Brothels elude the law’s efforts
Kraft case shows how authorities fight massage spas — and how they’re losing
But the Florida prostitution sting that recently ensnared New England Patriots owner Robert Kraft is a reminder of the human trafficking and abuse taking place behind the darkened windows of many of these storefronts — and how challenging the problems are to address.
The case also highlights how police and prosecutors use an increasingly broad range of approaches, including deeper investigations into wider criminal networks, crackdowns on online sites, where johns trade detailed sex reviews, and enforcement of stricter civil codes on the massage industry, anti-trafficking activists said.
“You’re fighting against a multibillion-dollar industry that’s very, very good at being strategic and keeping their business going,” said Stephanie Clark, executive director at Amirah, a nonprofit that runs a safe house for women escaping sex trafficking in Massachusetts, where illegal massage parlors have proliferated. “They are always 10 steps ahead.”
As many as 9,000 illegal massage parlors operate in more than 1,000 cities nationwide, fueling a roughly $3 billion industry, according to the Polaris Project, a nonprofit that runs the National Human Trafficking Hotline.
Most of the prostitutes are women from China and South Korea in their mid-30s to late 50s who have entered the country illegally, are in debt and are drawn into sex work through a combination of lies, threats and other forms of coercion, the organization said.
The massage parlor in Jupiter, Fla., where Kraft, a 77-year-old Massachusetts billionaire, was videotaped is typical of the model.
Tucked into a pedestrian strip mall in an affluent oceanside community, the Orchids of Asia Day Spa employed mostly Chinese immigrant women and was linked to at least nine other storefronts from Palm Beach to Orlando.
Authorities say the women averaged about 1,500 clients a year, were given no days off and were not allowed to leave the site, where many also lived.
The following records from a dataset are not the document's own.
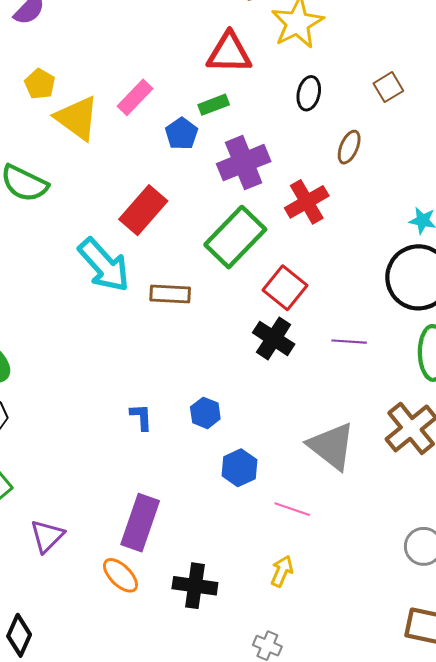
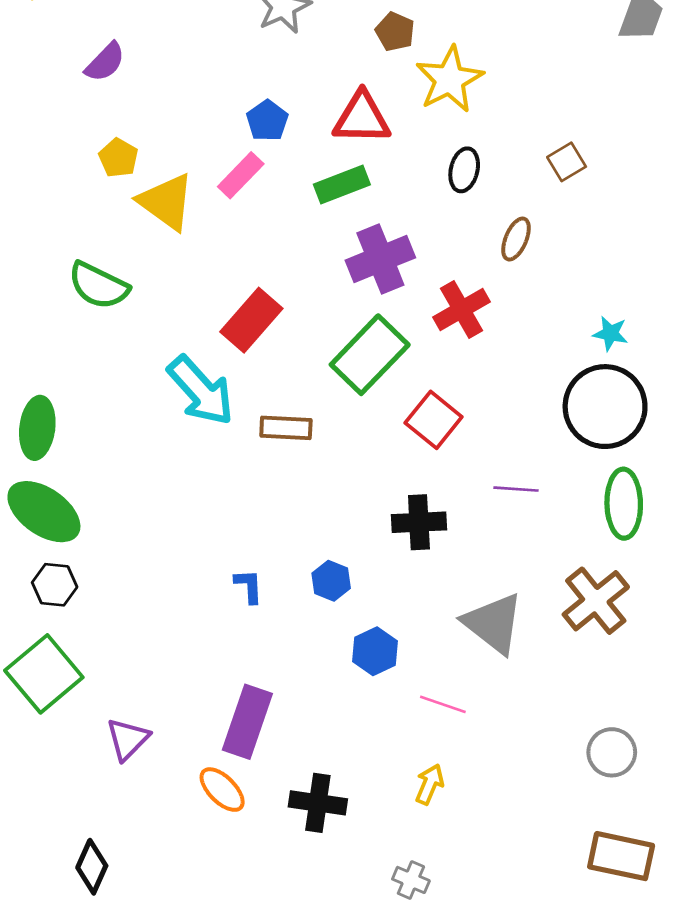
green rectangle: (214, 105) -> (342, 184), size x1.4
blue pentagon: (182, 134) -> (267, 121), moved
black cross: (274, 338) -> (419, 522), moved, turned -36

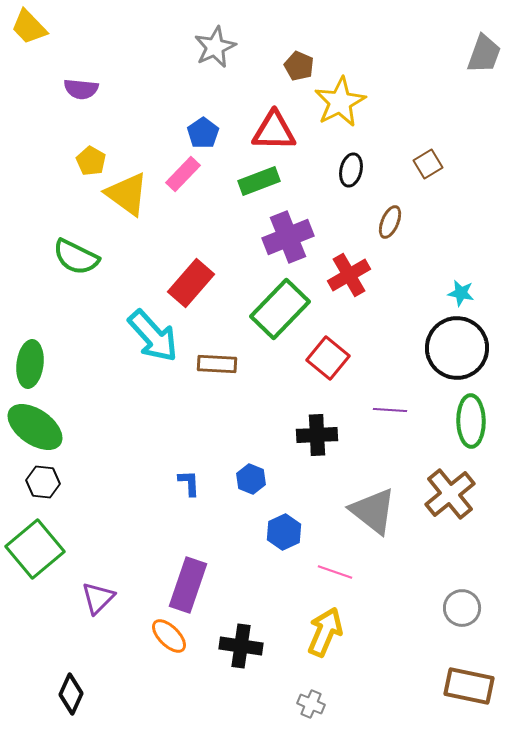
purple semicircle: (105, 62) -> (81, 89), turned 52
yellow arrow: (430, 784) -> (325, 632), size x1.6

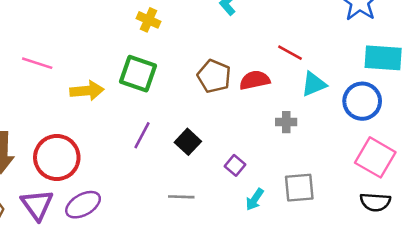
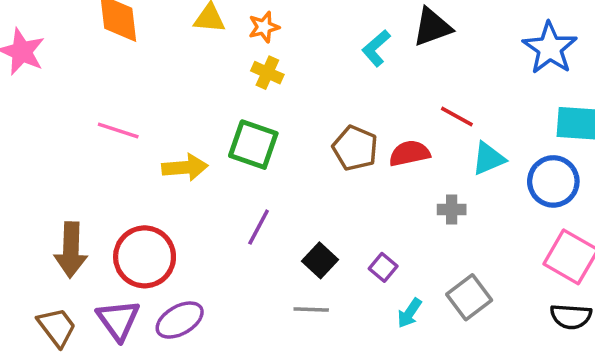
black square: (188, 142) -> (320, 260), moved
gray square: (299, 188) -> (469, 297), turned -32

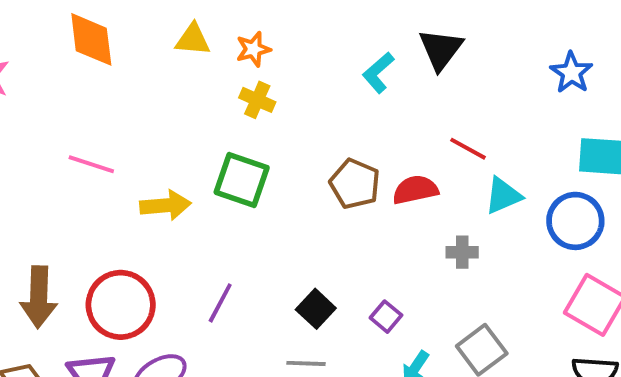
black triangle: (432, 27) -> (441, 49), turned -33
blue star: (550, 48) -> (571, 73), size x0.7
purple line: (259, 227) -> (220, 303), moved

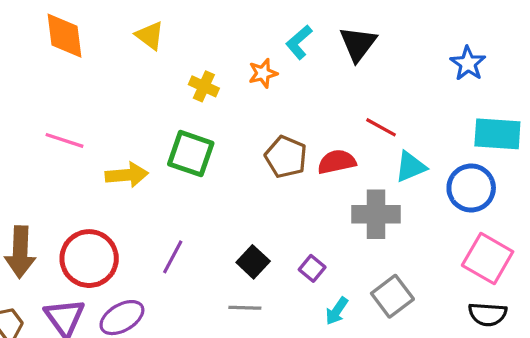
yellow triangle: (193, 39) -> (150, 36), turned 32
orange star: (253, 49) -> (263, 73), moved
cyan L-shape: (378, 73) -> (299, 42), moved
gray cross: (462, 252) -> (376, 214), size x1.8

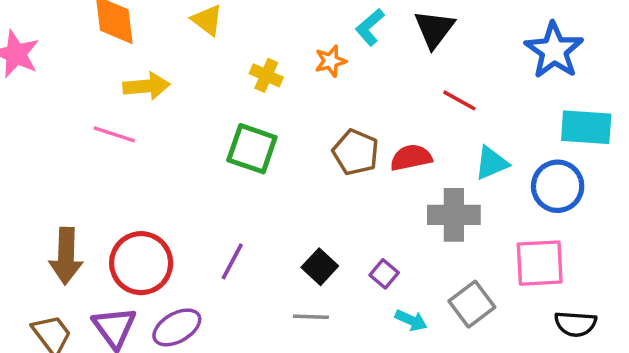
blue star: (468, 63) -> (554, 50), size x1.5
red line: (381, 127) -> (459, 100), moved
yellow arrow: (127, 175) -> (146, 86), moved
pink square: (488, 259) -> (540, 263), moved, turned -33
cyan arrow: (337, 311) -> (411, 320), turned -100

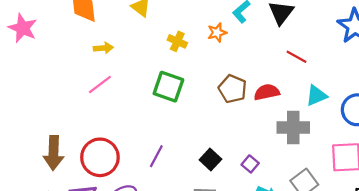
yellow arrow: (146, 86) -> (103, 48), size x0.7
pink line: (114, 134) -> (100, 84), moved, turned -55

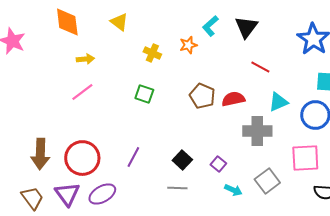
green square: (168, 87) -> (144, 94), size x0.7

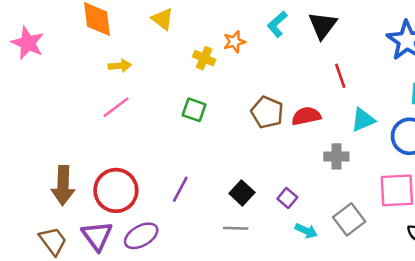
orange star: (188, 45) -> (234, 42), moved
red line: (260, 67) -> (340, 76), turned 42
gray cross: (257, 131) -> (336, 156), size x0.7

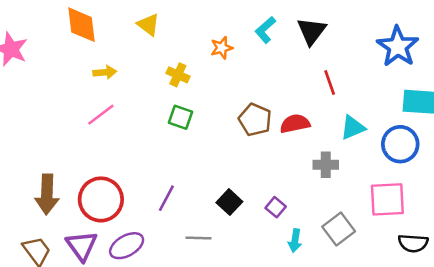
yellow cross: (204, 58) -> (178, 75), moved
gray line: (236, 228) -> (199, 238), moved
cyan arrow: (306, 231) -> (295, 241), turned 75

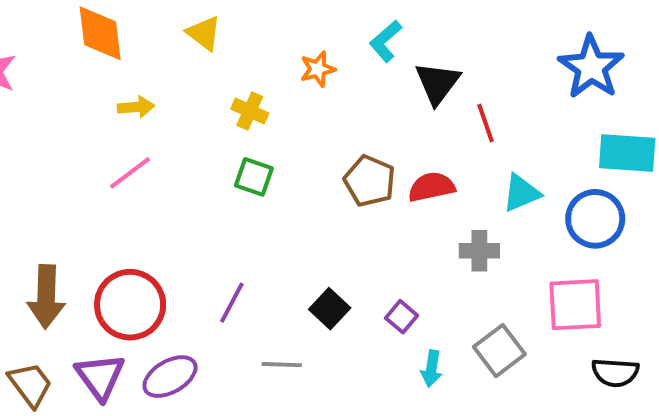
black triangle: (312, 31) -> (437, 83), moved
Palm Beach State Attorney Dave Aronberg described it as “modern-day slavery.”
Eleven alleged owners and managers face a range of prostitution-related offenses. At least one, Lan Yun Ma, 49, of Orlando, faces human trafficking charges. Hundreds of male customers also face minor soliciting prostitution violations.
“We need to get beyond the whack-a-mole strategy of taking out one retail location at a time,” said Bradley Myles, Polaris’ CEO. “We need to see multi-state investigations that take a longer look, follow the money and build these organized crime cases.”
Law enforcement officials in California, which is home to roughly a third of the nation’s illegal massage parlors, as well as jurisdictions in Minnesota, Utah and Washington are also landing similar large cases, Myles said.
In Massachusetts, about half of the more than 50 people charged under the state’s 8-year-old anti-human trafficking law were involved in illegal massage businesses or residential brothels, according to state Attorney General Maura Healey’s office.
But in New York, another hub of the illegal massage parlor industry, major busts involving sex traffickers remain frustratingly elusive, said Chris Muller of Restore NYC, a nonprofit that works with immigrant sex trafficking survivors.
That comes despite police rolling out a new human trafficking strategy in 2017 promising to crack down on customers and pimps rather than sex workers. New York police did not provide arrest data or comment on why they did not appear to have made major arrests of traffickers.
A silver lining is that arrests of sex workers have dropped nearly 50 percent while the arrest of johns has spiked nearly 200 percent, according to Muller. Authorities are also helping connect more women with groups like Restore NYC that can help get them on a path to citizenship and break the grip of traffickers, who oftentimes hold their passports and immigration documents as collateral, he said.
New York is also among the places seeing growing support for decriminalizing and even legalizing sex work, as is the case in parts of Nevada and Europe. But anti-trafficking groups and local officials appear focused, for now, on more attainable legislative goals.
Delaware and North Carolina, for example, recently classified massage parlors as health businesses, making them subject to regular inspections and other sanitation and safety requirements. Lawmakers in Illinois, New Jersey, Texas and a dozen other states are also weighing stricter regulations on the massage industry this year.
In Massachusetts, Healey backs proposed legislation to close a loophole that authorities say has allowed illegal spas to operate as unregulated “bodyworks” operations.
At the city and county level, codes limiting operating hours for massage parlors or banning features like buzzer-controlled front doors and back-door entrances have been used in recent years to shutter hundreds of storefronts in parts of California. But officials acknowledge these local measures often just push the industry into neighboring communities without those requirements.
For former massage parlor sex worker Jasmine Grace Marino, the solution is simple: End the demand for paid sex.
The 38-year-old New Hampshire resident says she was forced to work for five years in her 20s by her then-boyfriend. She’s since written a book about her experience and runs Bags of Hope, a Boston-based ministry that helps women who have been trafficked or are dealing with addiction or homelessness.
“Men need to have these conversations,” Marino said. “Look at Robert Kraft. Even being billionaire and winning all those championships, he’s still not satisfied and has to fill that need illegally. Something is broken in there for these men.”